C’est dans ce lieu mythique – qui a aujourd’hui disparu – que les équipes de l’ORTF ont planté leurs caméras en 1966 pour rencontrer le pape du pop art – le journaliste français, sans doute peu familier de cette scène artistique, se trompe en le qualifiant de « roi de l’Op Art » –, mais aussi du cinéma expérimental, ainsi résumé non sans ironie : « L’underground movies, c’est le cinéma des profondeurs. Un cinéma absurde, négatif, et signifiant tout de même – paraît-il… ».
L’artiste est justement en train de travailler à un nouveau film avec Nico, la chanteuse du Velvet Underground (un pur produit musical made in Factory), qui tournera la même année dans le mythique Chelsea Girls.
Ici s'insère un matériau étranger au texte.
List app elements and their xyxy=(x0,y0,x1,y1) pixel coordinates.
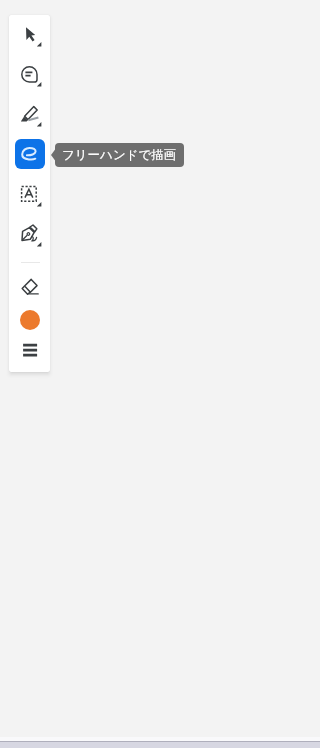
button[interactable]: Eraser xyxy=(9,268,50,306)
button[interactable]: Text box xyxy=(9,176,50,214)
button[interactable]: Select xyxy=(9,16,50,54)
button[interactable]: Colour xyxy=(9,301,50,339)
button[interactable]: Freehand draw xyxy=(9,135,50,173)
button[interactable]: Comment xyxy=(9,56,50,94)
button[interactable]: Highlight xyxy=(9,96,50,134)
staticText: フリーハンドで描画 xyxy=(62,147,177,163)
button[interactable]: Signature xyxy=(9,216,50,254)
button[interactable]: More options xyxy=(9,331,50,369)
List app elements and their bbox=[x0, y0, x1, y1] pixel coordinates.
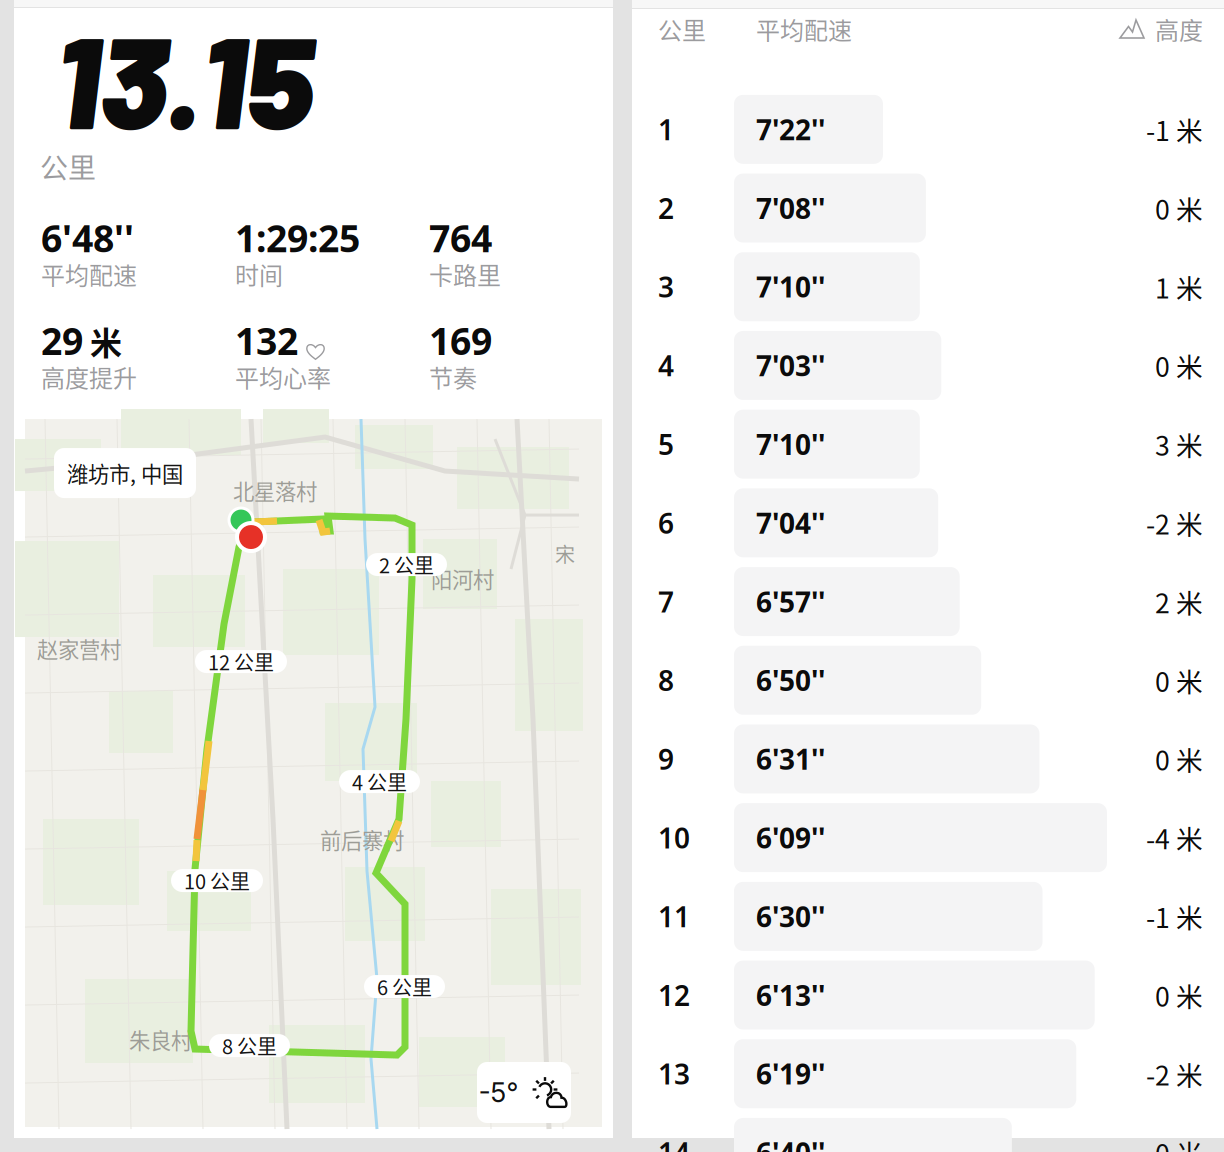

Lorsque le journaliste français espère vainement soutirer un commentaire d’Andy Warhol au sujet de son ovni cinématographique, ce dernier, visiblement dans un état second, rétorque : « C’est vraiment rien du tout ». Circulez, y a rien à voir (ou du moins à comprendre) !
Les caméras de l’ORTF retrouveront l’artiste près de dix ans plus tard, à Paris cette fois, lors de l’inauguration de son exposition au musée Galliera en 1974. L’éternel dandy à la chevelure peroxydée n’a rien perdu de son flegme. Au journaliste qui l’interroge sur l’image qu’il souhaite laisser après sa mort, le chantre du pop, âgé de 46 ans – ou 50, si l’on en croit ses dires – répond dans un élan cioranesque : « Je suis déjà mort, cela n’a donc pas d’importance ».